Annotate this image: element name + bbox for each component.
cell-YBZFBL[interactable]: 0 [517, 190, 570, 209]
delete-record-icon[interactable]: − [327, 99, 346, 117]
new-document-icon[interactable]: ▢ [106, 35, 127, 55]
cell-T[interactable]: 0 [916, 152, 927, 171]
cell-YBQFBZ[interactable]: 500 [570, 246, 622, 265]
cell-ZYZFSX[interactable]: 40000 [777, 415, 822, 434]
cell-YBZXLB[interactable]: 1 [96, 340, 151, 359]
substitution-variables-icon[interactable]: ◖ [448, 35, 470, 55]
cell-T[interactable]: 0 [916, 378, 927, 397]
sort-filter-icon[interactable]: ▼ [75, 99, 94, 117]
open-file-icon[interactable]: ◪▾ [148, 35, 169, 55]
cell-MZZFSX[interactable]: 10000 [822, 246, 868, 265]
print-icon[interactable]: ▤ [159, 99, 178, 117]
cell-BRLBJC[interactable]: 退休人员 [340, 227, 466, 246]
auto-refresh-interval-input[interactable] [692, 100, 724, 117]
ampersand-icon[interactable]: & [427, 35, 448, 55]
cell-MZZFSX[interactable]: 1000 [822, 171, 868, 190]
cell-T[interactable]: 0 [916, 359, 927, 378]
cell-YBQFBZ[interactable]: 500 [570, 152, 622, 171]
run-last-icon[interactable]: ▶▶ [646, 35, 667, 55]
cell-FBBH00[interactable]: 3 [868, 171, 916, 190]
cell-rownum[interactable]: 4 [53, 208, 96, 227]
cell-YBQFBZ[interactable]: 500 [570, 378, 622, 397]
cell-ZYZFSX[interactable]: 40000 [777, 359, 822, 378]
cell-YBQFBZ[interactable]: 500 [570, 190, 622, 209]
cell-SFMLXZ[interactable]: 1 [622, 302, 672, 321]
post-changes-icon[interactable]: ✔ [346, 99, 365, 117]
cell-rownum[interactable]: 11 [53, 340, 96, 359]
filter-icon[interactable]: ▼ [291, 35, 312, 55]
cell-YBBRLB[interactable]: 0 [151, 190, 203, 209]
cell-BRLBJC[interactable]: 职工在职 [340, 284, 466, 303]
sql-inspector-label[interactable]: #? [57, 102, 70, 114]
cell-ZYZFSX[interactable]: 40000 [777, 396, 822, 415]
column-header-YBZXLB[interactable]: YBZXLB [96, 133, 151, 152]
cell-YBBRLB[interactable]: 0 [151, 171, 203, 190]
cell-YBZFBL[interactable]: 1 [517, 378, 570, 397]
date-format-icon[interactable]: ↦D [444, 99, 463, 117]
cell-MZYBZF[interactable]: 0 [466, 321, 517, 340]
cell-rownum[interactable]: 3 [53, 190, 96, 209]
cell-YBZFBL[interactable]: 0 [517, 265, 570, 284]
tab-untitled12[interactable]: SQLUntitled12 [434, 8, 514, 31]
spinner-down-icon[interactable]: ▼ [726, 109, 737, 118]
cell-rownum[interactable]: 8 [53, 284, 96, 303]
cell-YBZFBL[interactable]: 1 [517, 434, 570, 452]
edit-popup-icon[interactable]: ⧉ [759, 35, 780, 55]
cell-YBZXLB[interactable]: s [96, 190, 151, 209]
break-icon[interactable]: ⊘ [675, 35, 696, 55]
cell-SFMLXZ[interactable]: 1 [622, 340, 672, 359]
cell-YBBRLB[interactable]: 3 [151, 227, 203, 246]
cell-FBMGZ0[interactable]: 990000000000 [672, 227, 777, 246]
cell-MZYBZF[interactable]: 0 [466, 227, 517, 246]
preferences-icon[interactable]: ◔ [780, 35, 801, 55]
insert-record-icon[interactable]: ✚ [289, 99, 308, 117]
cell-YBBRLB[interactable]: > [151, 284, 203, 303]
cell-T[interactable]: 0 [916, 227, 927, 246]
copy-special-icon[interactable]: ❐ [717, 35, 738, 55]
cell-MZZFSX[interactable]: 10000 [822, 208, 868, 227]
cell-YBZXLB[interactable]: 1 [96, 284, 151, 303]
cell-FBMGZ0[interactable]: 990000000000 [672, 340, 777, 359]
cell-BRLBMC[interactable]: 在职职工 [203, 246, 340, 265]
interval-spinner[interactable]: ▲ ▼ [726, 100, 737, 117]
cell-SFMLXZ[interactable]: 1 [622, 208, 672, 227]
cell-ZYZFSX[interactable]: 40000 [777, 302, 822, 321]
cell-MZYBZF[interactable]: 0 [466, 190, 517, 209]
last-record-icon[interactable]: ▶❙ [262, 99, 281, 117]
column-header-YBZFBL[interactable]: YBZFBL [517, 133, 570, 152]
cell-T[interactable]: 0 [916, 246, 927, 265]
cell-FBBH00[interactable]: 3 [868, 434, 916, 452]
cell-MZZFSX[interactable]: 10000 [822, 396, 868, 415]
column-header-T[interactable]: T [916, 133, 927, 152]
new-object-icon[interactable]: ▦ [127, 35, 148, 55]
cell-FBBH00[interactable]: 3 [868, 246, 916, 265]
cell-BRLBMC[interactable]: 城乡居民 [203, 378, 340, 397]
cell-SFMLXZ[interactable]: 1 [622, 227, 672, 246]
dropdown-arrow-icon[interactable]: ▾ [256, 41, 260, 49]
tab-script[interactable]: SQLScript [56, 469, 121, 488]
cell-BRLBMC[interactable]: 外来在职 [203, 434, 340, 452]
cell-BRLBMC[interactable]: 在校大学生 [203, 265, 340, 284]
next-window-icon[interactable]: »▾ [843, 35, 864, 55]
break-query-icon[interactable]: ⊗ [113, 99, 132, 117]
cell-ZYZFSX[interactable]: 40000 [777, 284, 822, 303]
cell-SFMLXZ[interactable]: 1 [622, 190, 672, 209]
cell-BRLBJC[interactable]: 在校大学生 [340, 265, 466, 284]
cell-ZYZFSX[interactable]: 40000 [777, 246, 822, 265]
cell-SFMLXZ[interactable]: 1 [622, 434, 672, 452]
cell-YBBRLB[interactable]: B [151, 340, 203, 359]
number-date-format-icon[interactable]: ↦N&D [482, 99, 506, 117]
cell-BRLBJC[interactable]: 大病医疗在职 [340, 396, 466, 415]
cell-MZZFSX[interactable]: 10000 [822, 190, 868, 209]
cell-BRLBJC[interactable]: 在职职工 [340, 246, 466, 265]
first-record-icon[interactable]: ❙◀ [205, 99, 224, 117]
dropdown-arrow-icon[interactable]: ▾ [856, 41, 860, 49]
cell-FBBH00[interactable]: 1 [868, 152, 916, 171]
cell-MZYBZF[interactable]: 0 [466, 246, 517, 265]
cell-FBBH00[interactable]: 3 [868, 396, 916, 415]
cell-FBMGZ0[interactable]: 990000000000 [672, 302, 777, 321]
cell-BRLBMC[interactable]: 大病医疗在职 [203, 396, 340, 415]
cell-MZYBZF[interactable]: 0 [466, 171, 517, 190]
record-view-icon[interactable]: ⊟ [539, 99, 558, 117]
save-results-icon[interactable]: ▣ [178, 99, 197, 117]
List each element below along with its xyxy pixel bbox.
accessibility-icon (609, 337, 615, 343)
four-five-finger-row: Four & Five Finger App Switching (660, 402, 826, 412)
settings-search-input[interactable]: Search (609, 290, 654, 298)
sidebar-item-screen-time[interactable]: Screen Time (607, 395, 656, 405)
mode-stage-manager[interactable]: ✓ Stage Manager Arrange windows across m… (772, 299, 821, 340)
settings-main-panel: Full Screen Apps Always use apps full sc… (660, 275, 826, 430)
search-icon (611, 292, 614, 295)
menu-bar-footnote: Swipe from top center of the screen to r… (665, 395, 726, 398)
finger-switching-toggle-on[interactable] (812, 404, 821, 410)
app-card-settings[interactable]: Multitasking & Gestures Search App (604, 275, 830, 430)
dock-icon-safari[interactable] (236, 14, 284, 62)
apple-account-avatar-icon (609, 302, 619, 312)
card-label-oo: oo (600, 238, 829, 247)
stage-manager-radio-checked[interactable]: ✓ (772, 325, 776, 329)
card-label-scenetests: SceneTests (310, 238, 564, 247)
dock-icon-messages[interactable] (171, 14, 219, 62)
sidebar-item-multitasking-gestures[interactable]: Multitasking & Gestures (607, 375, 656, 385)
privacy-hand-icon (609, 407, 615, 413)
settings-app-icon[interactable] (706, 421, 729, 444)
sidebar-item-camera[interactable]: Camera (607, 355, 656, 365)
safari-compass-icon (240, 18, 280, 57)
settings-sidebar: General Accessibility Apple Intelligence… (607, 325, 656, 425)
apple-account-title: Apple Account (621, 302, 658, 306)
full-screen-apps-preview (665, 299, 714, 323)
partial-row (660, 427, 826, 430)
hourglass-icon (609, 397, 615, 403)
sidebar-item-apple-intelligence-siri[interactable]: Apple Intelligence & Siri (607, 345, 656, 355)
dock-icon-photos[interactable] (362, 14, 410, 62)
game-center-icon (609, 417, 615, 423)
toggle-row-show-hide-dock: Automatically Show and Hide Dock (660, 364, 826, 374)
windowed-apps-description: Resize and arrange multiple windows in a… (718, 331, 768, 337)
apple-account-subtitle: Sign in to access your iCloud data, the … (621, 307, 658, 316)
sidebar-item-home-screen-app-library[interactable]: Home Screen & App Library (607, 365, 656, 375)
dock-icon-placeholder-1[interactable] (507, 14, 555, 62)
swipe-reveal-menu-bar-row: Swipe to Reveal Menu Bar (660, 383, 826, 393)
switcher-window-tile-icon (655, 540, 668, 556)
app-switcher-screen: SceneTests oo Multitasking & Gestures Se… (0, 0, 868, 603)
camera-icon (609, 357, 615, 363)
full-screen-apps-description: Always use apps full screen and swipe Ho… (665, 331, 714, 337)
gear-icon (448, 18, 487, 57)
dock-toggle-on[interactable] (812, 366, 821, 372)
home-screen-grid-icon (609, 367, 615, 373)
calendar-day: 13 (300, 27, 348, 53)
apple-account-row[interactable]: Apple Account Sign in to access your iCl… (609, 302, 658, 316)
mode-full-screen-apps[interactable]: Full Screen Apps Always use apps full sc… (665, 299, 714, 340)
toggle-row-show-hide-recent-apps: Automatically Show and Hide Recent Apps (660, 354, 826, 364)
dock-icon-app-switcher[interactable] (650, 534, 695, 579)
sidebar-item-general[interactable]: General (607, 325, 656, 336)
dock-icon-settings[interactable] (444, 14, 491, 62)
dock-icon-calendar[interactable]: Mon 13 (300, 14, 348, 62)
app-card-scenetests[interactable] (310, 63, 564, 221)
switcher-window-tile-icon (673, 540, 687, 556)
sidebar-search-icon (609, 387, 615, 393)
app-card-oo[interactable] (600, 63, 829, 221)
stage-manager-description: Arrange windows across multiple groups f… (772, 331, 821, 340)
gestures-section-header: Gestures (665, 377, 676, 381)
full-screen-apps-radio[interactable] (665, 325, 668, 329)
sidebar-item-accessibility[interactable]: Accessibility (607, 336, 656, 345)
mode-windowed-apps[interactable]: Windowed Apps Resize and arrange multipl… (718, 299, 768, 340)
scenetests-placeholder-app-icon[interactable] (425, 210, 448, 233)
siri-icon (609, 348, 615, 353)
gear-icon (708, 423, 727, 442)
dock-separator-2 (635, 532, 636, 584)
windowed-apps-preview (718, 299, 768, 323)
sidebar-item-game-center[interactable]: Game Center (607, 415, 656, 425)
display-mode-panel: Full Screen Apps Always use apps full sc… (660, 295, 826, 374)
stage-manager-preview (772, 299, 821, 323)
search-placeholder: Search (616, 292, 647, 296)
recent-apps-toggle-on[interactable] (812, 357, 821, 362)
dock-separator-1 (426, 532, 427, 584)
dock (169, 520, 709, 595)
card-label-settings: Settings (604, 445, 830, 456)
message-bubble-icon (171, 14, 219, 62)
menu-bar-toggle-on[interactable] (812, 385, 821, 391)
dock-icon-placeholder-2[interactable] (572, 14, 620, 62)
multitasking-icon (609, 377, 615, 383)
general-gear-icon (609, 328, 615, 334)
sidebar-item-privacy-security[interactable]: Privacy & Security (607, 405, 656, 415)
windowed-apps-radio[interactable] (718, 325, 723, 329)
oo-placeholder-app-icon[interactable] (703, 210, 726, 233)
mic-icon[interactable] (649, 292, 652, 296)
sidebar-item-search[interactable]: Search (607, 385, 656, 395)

[About this exercise]
Scan the entries for the word "full". Report each line that has it.

[Response area]
settings-main-panel: Full Screen Apps Always use apps full sc… (660, 275, 826, 430)
full-screen-apps-preview (665, 299, 714, 323)
full-screen-apps-description: Always use apps full screen and swipe Ho… (665, 331, 714, 337)
mode-full-screen-apps[interactable]: Full Screen Apps Always use apps full sc… (665, 299, 714, 340)
full-screen-apps-radio[interactable] (665, 325, 668, 329)
display-mode-panel: Full Screen Apps Always use apps full sc… (660, 295, 826, 374)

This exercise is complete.